### Supplied entries
--- START ---
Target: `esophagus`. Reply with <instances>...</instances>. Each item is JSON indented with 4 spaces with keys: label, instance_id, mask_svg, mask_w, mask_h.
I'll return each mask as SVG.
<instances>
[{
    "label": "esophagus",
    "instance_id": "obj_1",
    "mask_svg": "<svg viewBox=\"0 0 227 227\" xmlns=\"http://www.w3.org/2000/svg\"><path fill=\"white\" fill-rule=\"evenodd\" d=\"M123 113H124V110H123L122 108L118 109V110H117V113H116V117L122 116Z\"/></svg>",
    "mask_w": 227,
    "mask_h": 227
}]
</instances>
--- END ---
### Task to complete
Line by line, print the records above exactly as they stand.

### Answer
Target: `esophagus`. Reply with <instances>...</instances>. Each item is JSON indented with 4 spaces with keys: label, instance_id, mask_svg, mask_w, mask_h.
I'll return each mask as SVG.
<instances>
[{
    "label": "esophagus",
    "instance_id": "obj_1",
    "mask_svg": "<svg viewBox=\"0 0 227 227\" xmlns=\"http://www.w3.org/2000/svg\"><path fill=\"white\" fill-rule=\"evenodd\" d=\"M123 113H124V110H123L122 108L118 109V110H117V113H116V117L122 116Z\"/></svg>",
    "mask_w": 227,
    "mask_h": 227
}]
</instances>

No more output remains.